ANTECEDENTES RELEVANTES 1. El Juzgado 4º Laboral del Circuito de Bogotá, conoció de un proceso ordinario promovido por CARLOS ARTURO PERDOMO ROJAS a través de apoderado judicial, en contra de Industrias Philips de Colombia S. A. para obtener el reajuste del valor inicial de su pensión de jubilación, conforme a lo establecido en las Leyes 4ª de 1976, 71 de 1988 y 100 de 1993.
Agotado el trámite del proceso, el 16 de diciembre de 1999 profirió sentencia por cuyo medio absolvió a la demandada de las súplicas de la demanda. 2. Apelada la anterior decisión por la parte demandante, fue confirmada el 31 de mayo de 2000 por una Sala de Decisión Laboral del Tribunal Superior de Bogotá. 3. La Sala de Casación Laboral de esta Corporación mediante providencia de 24 de enero de 2001 no casó la sentencia de segunda instancia.
FUNDAMENTOS DE LA ACCIÓN El señor CARLOS ARTURO PERDOMO ROJAS, afirma que estuvo vinculado laboralmente con la sociedad Philips Colombiana S. A. –ahora Philips Colombiana de Comercialización S. A.- hasta el 31 de marzo de 1970, fecha en la cual se terminó la relación laboral por mutuo acuerdo, motivo por el cual suscribieron un acuerdo en el que el empleador se comprometió a reconocer y pagar en su favor pensión de jubilación en cuantía de $6.000 al cumplir 50 años de edad.
En razón de lo anterior, el 8 de abril de 1982 la mencionada empresa inició el pago de su prestación económica en cuantía de $6.000, desconociendo que en la conciliación celebrada el 27 de abril de 1970 ante el Juzgado 4º Laboral del Circuito de Bogotá, se estipuló que el monto de la pensión sería el valor indicado “o la suma que llegue a corresponderle por disposición legal más favorable que las actualmente vigentes”.
Agrega que la liquidación de su pensión no se realizó conforme al ordenamiento legal porque debió efectuarse sobre el 75% del salario devengado que estimó en $8.963.61 debidamente indexado; sin embargo, a ello no se procedió y y el 13 de junio de 2000, la compañía Seguros de Vida Colseguros S. A. conmutó la obligación pensional de quien fuera su empleador pero por el monto reportado.
En desacuerdo con el valor inicial de su mesada pensional, promovió demanda ordinaria laboral contra la sociedad Philips Colombiana S. A. –ahora Philips Colombiana de Comercialización S. A.-, cuyo conocimiento y trámite estuvo a cargo del Juzgado 4º Laboral del Circuito de Bogotá.
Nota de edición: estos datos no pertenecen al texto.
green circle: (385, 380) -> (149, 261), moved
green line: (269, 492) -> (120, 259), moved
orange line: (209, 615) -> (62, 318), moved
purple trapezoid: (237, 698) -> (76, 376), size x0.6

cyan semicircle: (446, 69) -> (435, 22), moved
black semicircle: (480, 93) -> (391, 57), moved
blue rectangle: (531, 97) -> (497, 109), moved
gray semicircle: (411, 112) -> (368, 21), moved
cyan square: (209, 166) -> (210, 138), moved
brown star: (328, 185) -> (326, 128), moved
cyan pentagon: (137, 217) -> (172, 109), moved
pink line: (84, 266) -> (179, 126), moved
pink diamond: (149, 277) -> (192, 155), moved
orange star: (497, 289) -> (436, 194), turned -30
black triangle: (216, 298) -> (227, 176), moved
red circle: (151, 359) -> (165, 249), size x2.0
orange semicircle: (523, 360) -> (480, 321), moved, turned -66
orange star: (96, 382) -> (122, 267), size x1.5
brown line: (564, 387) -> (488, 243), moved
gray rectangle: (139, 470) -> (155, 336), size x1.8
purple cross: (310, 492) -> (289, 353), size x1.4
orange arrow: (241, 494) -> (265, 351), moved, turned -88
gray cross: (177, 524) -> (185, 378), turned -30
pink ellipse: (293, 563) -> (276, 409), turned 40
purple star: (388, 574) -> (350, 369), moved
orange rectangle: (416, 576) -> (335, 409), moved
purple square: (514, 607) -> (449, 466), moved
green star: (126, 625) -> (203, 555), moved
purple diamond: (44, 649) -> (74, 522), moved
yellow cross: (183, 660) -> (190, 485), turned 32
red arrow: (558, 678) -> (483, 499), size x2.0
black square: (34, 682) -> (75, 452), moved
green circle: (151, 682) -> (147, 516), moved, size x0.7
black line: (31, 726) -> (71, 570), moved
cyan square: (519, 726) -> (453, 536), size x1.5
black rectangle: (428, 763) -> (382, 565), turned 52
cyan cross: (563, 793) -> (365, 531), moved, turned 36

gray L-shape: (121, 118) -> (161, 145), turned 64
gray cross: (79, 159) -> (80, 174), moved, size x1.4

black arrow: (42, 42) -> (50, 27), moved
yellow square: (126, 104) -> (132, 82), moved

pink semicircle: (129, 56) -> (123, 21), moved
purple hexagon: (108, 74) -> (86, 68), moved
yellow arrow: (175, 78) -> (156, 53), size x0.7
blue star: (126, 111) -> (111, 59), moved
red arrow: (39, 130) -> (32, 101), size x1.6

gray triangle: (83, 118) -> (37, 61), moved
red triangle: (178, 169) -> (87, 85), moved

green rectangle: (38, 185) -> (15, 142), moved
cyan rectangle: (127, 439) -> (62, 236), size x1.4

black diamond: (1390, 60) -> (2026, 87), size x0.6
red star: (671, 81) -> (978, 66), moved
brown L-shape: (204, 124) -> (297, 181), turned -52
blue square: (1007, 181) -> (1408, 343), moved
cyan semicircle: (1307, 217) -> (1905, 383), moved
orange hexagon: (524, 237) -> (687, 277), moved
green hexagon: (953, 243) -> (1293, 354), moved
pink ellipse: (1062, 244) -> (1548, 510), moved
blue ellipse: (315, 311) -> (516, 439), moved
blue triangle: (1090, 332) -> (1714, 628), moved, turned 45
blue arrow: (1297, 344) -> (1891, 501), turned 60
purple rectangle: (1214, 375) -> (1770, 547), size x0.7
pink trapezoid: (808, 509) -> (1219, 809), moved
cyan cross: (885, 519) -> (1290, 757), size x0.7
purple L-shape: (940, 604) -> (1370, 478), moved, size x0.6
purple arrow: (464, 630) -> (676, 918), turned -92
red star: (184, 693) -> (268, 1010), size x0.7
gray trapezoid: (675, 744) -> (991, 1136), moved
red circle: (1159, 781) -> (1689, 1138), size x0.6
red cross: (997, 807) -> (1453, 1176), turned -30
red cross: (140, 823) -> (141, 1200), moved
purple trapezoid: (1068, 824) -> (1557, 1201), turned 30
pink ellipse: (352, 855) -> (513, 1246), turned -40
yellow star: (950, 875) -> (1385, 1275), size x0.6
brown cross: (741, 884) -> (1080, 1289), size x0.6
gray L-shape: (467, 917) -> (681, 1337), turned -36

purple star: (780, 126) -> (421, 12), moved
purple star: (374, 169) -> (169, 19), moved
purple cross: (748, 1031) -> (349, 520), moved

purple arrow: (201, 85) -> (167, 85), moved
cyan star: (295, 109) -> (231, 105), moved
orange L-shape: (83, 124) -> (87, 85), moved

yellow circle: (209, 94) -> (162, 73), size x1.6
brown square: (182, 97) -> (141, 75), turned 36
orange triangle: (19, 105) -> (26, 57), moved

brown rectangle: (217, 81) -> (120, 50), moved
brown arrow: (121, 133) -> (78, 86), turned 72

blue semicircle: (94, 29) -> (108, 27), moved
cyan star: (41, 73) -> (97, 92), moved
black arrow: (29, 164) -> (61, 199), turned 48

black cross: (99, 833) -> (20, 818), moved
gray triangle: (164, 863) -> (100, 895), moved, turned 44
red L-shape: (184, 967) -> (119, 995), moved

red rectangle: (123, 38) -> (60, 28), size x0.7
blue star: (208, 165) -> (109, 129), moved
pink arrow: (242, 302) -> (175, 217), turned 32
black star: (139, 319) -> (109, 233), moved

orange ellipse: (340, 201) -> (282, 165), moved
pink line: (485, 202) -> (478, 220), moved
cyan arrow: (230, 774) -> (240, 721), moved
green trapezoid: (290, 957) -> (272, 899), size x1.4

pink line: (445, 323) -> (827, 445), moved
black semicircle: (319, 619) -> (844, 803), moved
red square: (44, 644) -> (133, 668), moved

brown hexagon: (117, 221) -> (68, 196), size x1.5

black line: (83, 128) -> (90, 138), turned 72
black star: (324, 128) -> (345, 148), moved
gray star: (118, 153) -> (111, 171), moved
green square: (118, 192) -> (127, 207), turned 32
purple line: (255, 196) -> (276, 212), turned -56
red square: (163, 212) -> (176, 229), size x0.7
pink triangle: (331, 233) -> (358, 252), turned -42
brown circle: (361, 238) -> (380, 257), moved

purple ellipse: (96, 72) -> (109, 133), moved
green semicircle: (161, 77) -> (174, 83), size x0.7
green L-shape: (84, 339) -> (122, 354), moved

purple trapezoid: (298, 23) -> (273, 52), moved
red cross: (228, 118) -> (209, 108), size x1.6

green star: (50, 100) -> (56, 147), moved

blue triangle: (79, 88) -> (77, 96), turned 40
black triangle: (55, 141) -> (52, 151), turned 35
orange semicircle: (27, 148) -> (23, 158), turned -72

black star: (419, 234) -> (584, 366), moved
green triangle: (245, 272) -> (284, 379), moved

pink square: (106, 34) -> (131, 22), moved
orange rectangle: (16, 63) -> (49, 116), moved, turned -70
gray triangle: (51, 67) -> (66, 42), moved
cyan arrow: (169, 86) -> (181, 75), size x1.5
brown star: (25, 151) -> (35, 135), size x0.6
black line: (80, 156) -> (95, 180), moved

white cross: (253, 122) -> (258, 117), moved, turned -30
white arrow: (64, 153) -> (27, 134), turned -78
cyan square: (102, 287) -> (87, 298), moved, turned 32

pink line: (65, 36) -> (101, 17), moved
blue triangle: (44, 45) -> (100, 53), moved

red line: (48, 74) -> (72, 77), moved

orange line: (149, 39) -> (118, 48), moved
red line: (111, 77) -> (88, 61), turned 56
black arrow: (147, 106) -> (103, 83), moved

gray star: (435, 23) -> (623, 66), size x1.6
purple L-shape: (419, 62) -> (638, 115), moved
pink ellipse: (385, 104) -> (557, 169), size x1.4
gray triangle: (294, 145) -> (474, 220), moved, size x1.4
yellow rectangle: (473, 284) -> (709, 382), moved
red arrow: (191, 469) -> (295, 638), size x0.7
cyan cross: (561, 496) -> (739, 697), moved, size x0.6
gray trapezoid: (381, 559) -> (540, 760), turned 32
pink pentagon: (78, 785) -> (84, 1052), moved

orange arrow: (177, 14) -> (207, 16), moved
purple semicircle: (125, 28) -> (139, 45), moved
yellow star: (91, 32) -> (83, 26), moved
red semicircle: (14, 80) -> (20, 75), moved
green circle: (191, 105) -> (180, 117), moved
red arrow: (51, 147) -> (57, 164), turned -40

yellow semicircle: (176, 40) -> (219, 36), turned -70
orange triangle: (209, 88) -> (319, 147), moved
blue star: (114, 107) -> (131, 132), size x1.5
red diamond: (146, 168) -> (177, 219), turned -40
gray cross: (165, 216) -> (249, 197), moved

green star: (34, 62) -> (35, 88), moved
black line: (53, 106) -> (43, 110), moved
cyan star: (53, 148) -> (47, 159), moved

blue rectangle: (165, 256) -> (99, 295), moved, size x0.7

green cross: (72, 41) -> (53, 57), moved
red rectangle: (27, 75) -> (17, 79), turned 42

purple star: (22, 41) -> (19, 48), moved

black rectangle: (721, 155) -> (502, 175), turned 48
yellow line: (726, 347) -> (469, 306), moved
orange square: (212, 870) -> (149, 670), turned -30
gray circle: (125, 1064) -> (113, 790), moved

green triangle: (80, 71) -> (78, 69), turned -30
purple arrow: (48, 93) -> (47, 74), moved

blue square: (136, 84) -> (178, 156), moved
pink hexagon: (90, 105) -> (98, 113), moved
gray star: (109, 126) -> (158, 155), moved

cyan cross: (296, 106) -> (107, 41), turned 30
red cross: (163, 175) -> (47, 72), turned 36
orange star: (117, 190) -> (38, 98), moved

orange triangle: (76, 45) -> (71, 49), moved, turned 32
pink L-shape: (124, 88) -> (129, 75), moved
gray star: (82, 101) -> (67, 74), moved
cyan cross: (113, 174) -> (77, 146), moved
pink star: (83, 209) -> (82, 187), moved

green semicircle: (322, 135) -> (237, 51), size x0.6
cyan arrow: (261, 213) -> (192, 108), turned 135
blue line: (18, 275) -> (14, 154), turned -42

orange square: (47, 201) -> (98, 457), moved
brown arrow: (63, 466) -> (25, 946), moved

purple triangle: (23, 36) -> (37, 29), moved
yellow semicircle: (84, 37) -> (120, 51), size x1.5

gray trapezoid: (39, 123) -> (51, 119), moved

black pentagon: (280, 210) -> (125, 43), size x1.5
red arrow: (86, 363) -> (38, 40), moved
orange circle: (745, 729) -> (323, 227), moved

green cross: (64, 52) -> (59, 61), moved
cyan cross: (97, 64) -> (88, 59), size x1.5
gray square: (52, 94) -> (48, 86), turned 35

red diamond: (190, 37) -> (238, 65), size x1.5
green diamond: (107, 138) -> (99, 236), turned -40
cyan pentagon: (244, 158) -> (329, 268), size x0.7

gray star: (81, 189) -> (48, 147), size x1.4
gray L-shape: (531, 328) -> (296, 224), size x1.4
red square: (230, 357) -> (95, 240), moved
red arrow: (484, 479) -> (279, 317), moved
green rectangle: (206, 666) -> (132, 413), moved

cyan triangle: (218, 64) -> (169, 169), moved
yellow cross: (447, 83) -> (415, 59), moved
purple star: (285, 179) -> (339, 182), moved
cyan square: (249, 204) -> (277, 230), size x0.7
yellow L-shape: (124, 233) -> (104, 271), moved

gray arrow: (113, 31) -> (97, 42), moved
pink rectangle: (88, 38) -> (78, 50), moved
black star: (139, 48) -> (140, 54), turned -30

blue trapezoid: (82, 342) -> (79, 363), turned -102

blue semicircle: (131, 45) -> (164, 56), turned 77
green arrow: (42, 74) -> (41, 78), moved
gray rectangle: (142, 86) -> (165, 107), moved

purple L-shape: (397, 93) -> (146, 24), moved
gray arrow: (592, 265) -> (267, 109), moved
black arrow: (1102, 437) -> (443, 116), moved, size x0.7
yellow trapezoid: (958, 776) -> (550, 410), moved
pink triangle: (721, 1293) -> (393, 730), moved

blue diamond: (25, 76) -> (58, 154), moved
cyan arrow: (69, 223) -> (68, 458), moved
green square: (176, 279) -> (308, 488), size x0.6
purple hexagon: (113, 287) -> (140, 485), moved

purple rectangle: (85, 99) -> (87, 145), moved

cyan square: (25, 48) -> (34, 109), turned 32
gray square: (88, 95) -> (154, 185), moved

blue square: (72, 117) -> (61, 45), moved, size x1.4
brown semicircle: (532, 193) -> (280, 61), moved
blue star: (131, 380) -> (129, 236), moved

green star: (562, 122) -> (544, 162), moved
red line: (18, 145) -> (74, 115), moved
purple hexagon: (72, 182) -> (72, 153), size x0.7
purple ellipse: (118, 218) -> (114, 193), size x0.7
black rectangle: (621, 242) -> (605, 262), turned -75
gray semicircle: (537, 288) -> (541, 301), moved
Agotado el trámite respectivo, el Juzgado emitió sentencia mediante la cual declaró probadas las excepciones de pago, cosa juzgada, inexistencia de la obligación y pago de lo no debido e impugnada esa determinación, fue ratificada por el Tribunal Superior de Bogotá y, aunque por intermedio de su apoderado presentó recurso de casación contra la sentencia de segunda instancia, la Sala de Casación Labora de esta Corporación, no la casó. Precisa que la decisión arbitraria de no indexar su primera mesada pensional, lo ha forzado a acudir a amigos y familiares de buena voluntad para que en algunas oportunidades lo solventen económicamente y, de esa manera, cubrir sus gastos personales y de su núcleo familiar conformado por su esposa e hijo discapacitado.
Al estimar que le asiste derecho a la indexación de su primera mesada pensional y consiguiente reliquidación de su pensión, solicita amparar los derechos fundamentales invocados y ordenar i) el desarchivo del proceso, ii) liquidar su pensión con el 75% del salario base que estima en cuantía de $8.963.61, al tenor de lo previsto en el artículo 260 del Código Sustantivo del Trabajo y iii) pagar “el retroactivo” al cual estima tiene derecho, amparándose en las sentencias de la Corte Constitucional T - 906 de 2005, SU-120 de 2003 y 696 de 2007.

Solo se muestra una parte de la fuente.